2. Déplacements de frontières dans les pratiques culturelles

Les nouveaux médias se développent en s’appuyant sur le savoir-faire des domaines plus ancienne des arts de la scène et de la culture, dont ils captent en partie le public et mobilisent les créateurs.

Musique. L’opéra, l’opérette, le vaudeville, le café-concert, le music-hall nourrissent les émissions de « variété » de la radiodiffusion. (Ex. « American jazz band »). Dès la fin des années 1920 l’industrie du disque et la radio sont associées et articulent leurs productions sur l’économie du spectacle vivant. Passages à la radio, sortie de disques et tournées sont habilement coordonnés.

Après 1930 le cinéma s’appuie aussi sur les industries de la musique. Les films musicaux (opérettes, « musicals ») constituent un genre à part entière. La musique de film est un débouché pour les compositeurs. Dans la chanson, films, compagnies de disques et radios organisent le succès d’un titre. Par exemple, pour L’Ange Bleu (Von Sternberg, 1930) Marlene Dietrich enregistre « Ich bin die fesche Lola », diffusé ensuite en disque et à la radio. En 1934 les producteurs décident de rajouter la chanson de Dita Parlo « Le chaland qui passe » au film de Jean Vigo L’Atalante, ce qui assure le succès public d’un film difficile.

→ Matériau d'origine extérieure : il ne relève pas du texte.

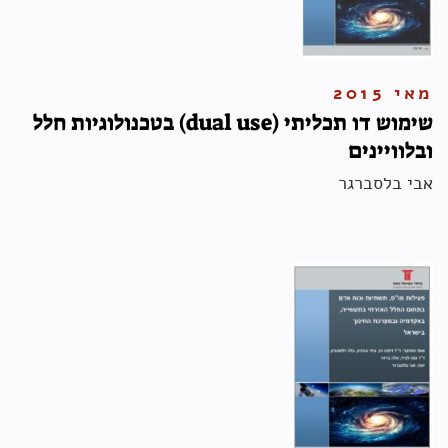
מאי 2015
שימוש דו תכליתי (dual use) בטכנולוגיות חלל
ובלוויינים
אבי בלסברגר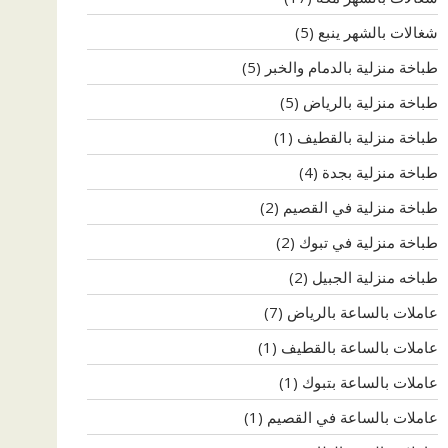
شغالات بالشهر ينبع
(5)
طباخة منزلية بالدمام والخبر
(5)
طباخة منزلية بالرياض
(5)
طباخة منزلية بالقطيف
(1)
طباخة منزلية بجدة
(4)
طباخة منزلية في القصيم
(2)
طباخة منزلية في تبوك
(2)
طباخه منزلية الجبيل
(2)
عاملات بالساعة بالرياض
(7)
عاملات بالساعة بالقطيف
(1)
عاملات بالساعة بتبوك
(1)
عاملات بالساعة في القصيم
(1)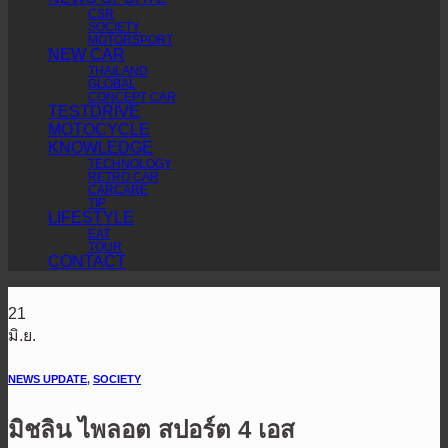
CSR
SOCIETY
MOTORSPORT
NEW CAR
THAILAND
GLOBAL
CONCEPT CAR
TESTDRIVE
MOTOCYCLE
KNOWLEDGE
TECHNOLOGY
RETRO CAR
CARCARE
TIP
LIFESTYLE
EAT
TOUR
CONTACT
21
มิ.ย.
NEWS UPDATE
,
SOCIETY
มิชลิน ไพลอต สปอร์ต 4 เอส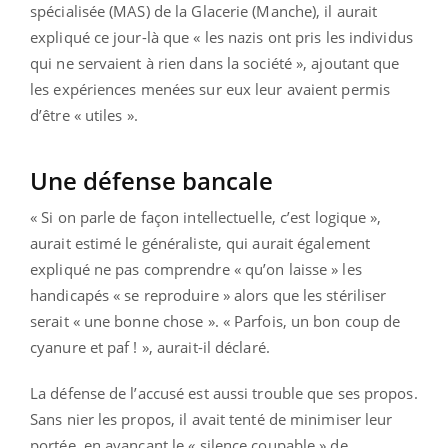
spécialisée (MAS) de la Glacerie (Manche), il aurait
expliqué ce jour-là que « les nazis ont pris les individus
qui ne servaient à rien dans la société », ajoutant que
les expériences menées sur eux leur avaient permis
d’être « utiles ».
Une défense bancale
« Si on parle de façon intellectuelle, c’est logique »,
aurait estimé le généraliste, qui aurait également
expliqué ne pas comprendre « qu’on laisse » les
handicapés « se reproduire » alors que les stériliser
serait « une bonne chose ». « Parfois, un bon coup de
cyanure et paf ! », aurait-il déclaré.
La défense de l’accusé est aussi trouble que ses propos.
Sans nier les propos, il avait tenté de minimiser leur
portée, en avançant le « silence coupable » de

Ecrit. Le livre savant et le livre populaire fournissent des récits au cinéma muet. Par exemple, un film de 10mn 30 s, tiré de l’œuvre de Charles Dickens, A Christmas Carol, est produit en 1910 dans les studios Edison. Le Fantômas de Pierre Feuillade est tiré d’un roman de Souvestre et Allain. Dans une veine plus populaire, on passe du feuilleton au « serial ». Aux Etats-Unis, The Perils of Pauline, (1914) adapte à l’écran la veine du feuilleton à rebondissements.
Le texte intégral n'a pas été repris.